Willimantic residents told commissioners at meetings this week and earlier this month, however, that the town’s assessing is so “sloppy” that some property owners have been charged for “phantom” buildings, others were billed for nonexistent porches, and that some properties in town have not been assessed while others have not had their values increased in a number of years.

The latter includes a 126-acre prime lakefront property valued at $156,232 since 1994 and which should be valued in the half-million dollar range, according to resident Linda Packard. In comparison, she said one lot that she and her husband, Richard, own increased 94 percent in one year and another increased by 178 percent in 2004.

In addition, residents claim that depreciation is not considered for mobile homes.

Manfred Webber, who appealed the valuation of a modified 1967 mobile home and land owned by a relative, said selectmen have the structure valued at $192,300 and the land at $6,700.

“This is more of an extraordinary case. No town is perfect, no assessor is perfect, but they are required to act in good faith with integrity,” Ledew said Tuesday.
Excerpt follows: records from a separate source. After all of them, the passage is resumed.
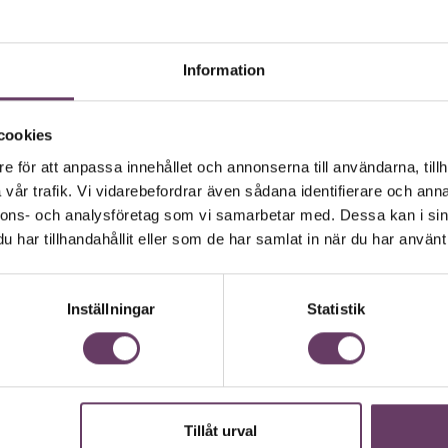
Läs om Chefakademin+
vgörande för beslutet. Komplexa
Information
 tydligt sätt. ”Som man frågar får
cookies
t ha en tydlig bild av vad som ska
e för att anpassa innehållet och annonserna till användarna, tillh
vår trafik. Vi vidarebefordrar även sådana identifierare och anna
nnons- och analysföretag som vi samarbetar med. Dessa kan i sin
 föreligger.
har tillhandahållit eller som de har samlat in när du har använt 
mtänkta?
ett svårt men viktigt arbete.
Inställningar
Statistik
flikt med varandra. Ibland kan det vara
ang.
eta efter att upprätta en god balans
ndigt att avstå ett mål till förmån för
örsöka identifiera och klargöra
Tillåt urval
Chef GPT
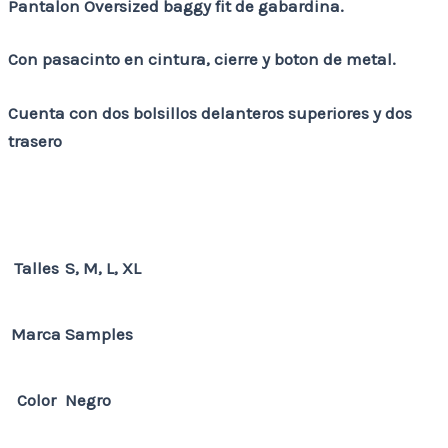
Pantalon Oversized baggy fit de gabardina.
Con pasacinto en cintura, cierre y boton de metal.
Cuenta con dos bolsillos delanteros superiores y dos
trasero
Talles
S, M, L, XL
Marca
Samples
Color
Negro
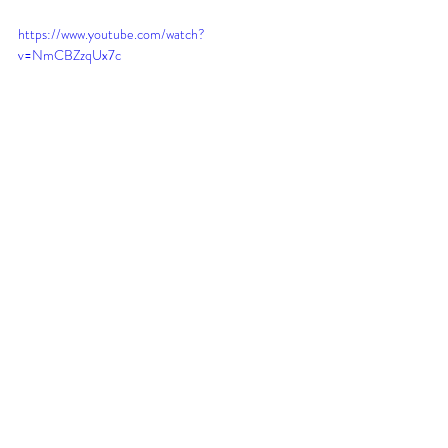
https://www.youtube.com/watch?
v=NmCBZzqUx7c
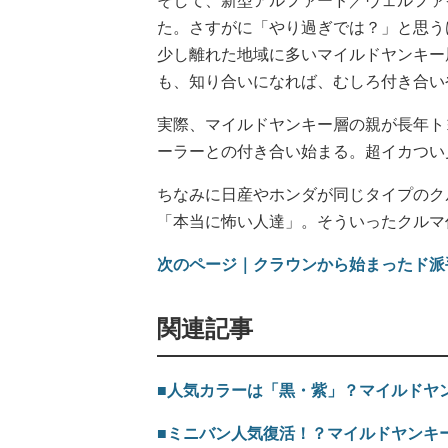
そして、新型アルファード／ヴェルファ
た。さすがに「やり過ぎでは？」と思う
少し離れた地域に多いマイルドヤンキー
も、知り合いになれば、むしろ付き合い
実際、マイルドヤンキー層の親が長年ト
ーラーとの付き合い始まる。超イカつい
ちなみに日産やホンダが同じタイプのク
「本当に怖い人達」。そういったクルマ
次のページ｜クラウンから始まったド派
関連記事
■人気カラーは「黒・紫」？マイルドヤ
■ミニバン人気復活！？マイルドヤンキ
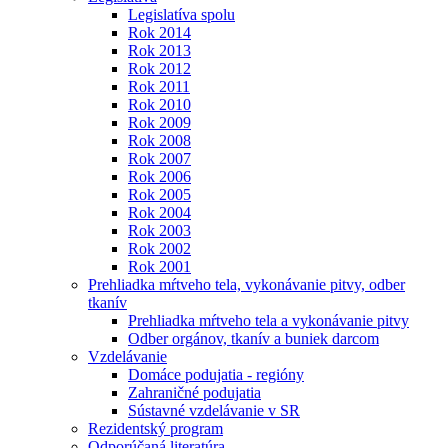
Legislatíva spolu
Rok 2014
Rok 2013
Rok 2012
Rok 2011
Rok 2010
Rok 2009
Rok 2008
Rok 2007
Rok 2006
Rok 2005
Rok 2004
Rok 2003
Rok 2002
Rok 2001
Prehliadka mŕtveho tela, vykonávanie pitvy, odber
tkanív
Prehliadka mŕtveho tela a vykonávanie pitvy
Odber orgánov, tkanív a buniek darcom
Vzdelávanie
Domáce podujatia - regióny
Zahraničné podujatia
Sústavné vzdelávanie v SR
Rezidentský program
Odporúčaná literatúra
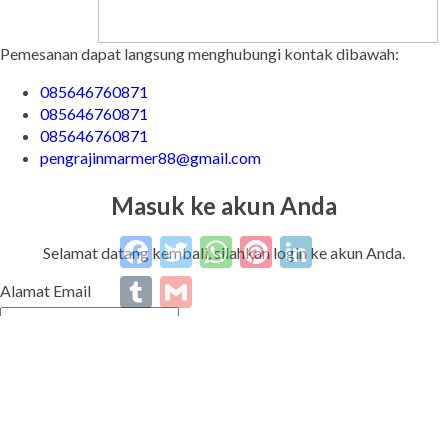
Pemesanan dapat langsung menghubungi kontak dibawah:
085646760871
085646760871
085646760871
pengrajinmarmer88@gmail.com
Masuk ke akun Anda
Facebook
Twitter
WhatsApp
Pinterest
LinkedIn
Tumblr
Gmail
Selamat datang kembali, silahkan login ke akun Anda.
Alamat Email
Password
Resident Nancy Tatko cited a number of problems with the assessing, including the lack of conformity or equality in the conditions of properties, and that assessors dramatically raised property values to keep the tax rate artificially low at $6.35 per $1,000 valuation. She also claimed that conflicting versions of property tax summary reports were given to concerned residents, county commissioners and the planning board.

Because she and her husband, John, were granted two abatements at the local level, Nancy Tatko said Pettigrew informed them in a letter that they were barred from making a further appeal to commissioners.

Pettigrew did not attend either meeting this month held by the commissioners on the abatements. Selectman Jeff Morin, who was elected to the post last summer, was the only board member represented at Tuesday’s meeting, and he was unable to answer specific questions raised by residents at the meeting.

In an interview this week, Pettigrew said this is the first year so many complaints have been aired on taxes. She said the board has always given abatements where warranted.

Pettigrew said the board this year had received more than 14 calls about value and abatements, and four abatements were granted. The rest were satisfied with the explanation she gave, she said.